Former Leominster High football and basketball star Blake X. Curry said he never thought of himself as a football player because he was always about basketball.
But when he met and was coached by Austin for two years as a youth player, Curry says Austin opened the door to his football future.
"He taught me respect, loyalty, teamwork, family and work ethic," Curry posted on Facebook. "He never accepted the least, pushed me beyond my limit and, because of his great ability to teach with passion his players trusted him, his parents loved him and the other team feared him. He was, without a doubt, the first person that ever made me work hard on my skills, but more importantly, he pushed me to work on myself.
"Over the years I'd see him all over town and at events and he would always get a big smile on his face when we'd run into one another. I would have never gotten into the school I did if it weren't for football, and I would have never taken football seriously without coach Mike Austin."
Added Leominster grad and current Fitchburg State University baseball coach Kevin Barnaby: "(Austin) volunteered his time to all of us who played for him, and I can say with certainty that I would not be the man I am today if I didn't play for him. He inspired me to want to give the same impact and guidance to the kids I coached."
There was an outpouring of love and respect for Austin on social media throughout the day.
In a Twitter post, Patrick J. Aubuchon tweeted about Austin: "Selfless and committed to Leominster's youth.
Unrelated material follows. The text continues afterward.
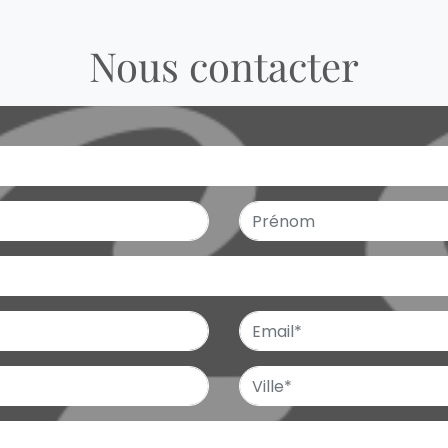
Nous contacter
A loyal and true friend to so many, young and old. RIP Michael. You left an incredible legacy."
Good friend Sid Rafuse -- the former Leominster Legion baseball coach -- said no one in this community affected more lives over the last 30 years than Austin.
"He was a great friend to so many of us," Rafuse said. "He cannot be replaced."
Rafuse also referred to Austin as a man of great faith in God.
"He loved his church and loved to share that part of his life with all of us," Rafuse said. "His football teams would attend church as a team. Players, cheerleaders and parents. Everyone was involved. He got that love for the Lord from his mom. She was an incredible woman whom he missed dearly. Now, he can be with his two greatest loves, Jesus and his mom."